--- What is needed ---
Apart from the pictures, every entry should be reproduced exactly.

▼

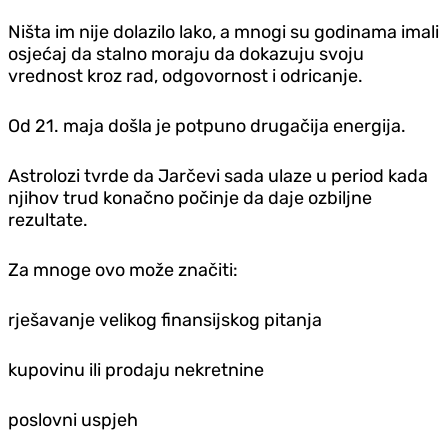
Ništa im nije dolazilo lako, a mnogi su godinama imali
osjećaj da stalno moraju da dokazuju svoju
vrednost kroz rad, odgovornost i odricanje.
Od 21. maja došla je potpuno drugačija energija.
Astrolozi tvrde da Jarčevi sada ulaze u period kada
njihov trud konačno počinje da daje ozbiljne
rezultate.
Za mnoge ovo može značiti:
rješavanje velikog finansijskog pitanja
kupovinu ili prodaju nekretnine
poslovni uspjeh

▲

--- Exercise output ---
Ništa im nije dolazilo lako, a mnogi su godinama imali
osjećaj da stalno moraju da dokazuju svoju
vrednost kroz rad, odgovornost i odricanje.
Od 21. maja došla je potpuno drugačija energija.
Astrolozi tvrde da Jarčevi sada ulaze u period kada
njihov trud konačno počinje da daje ozbiljne
rezultate.
Za mnoge ovo može značiti:
rješavanje velikog finansijskog pitanja
kupovinu ili prodaju nekretnine
poslovni uspjeh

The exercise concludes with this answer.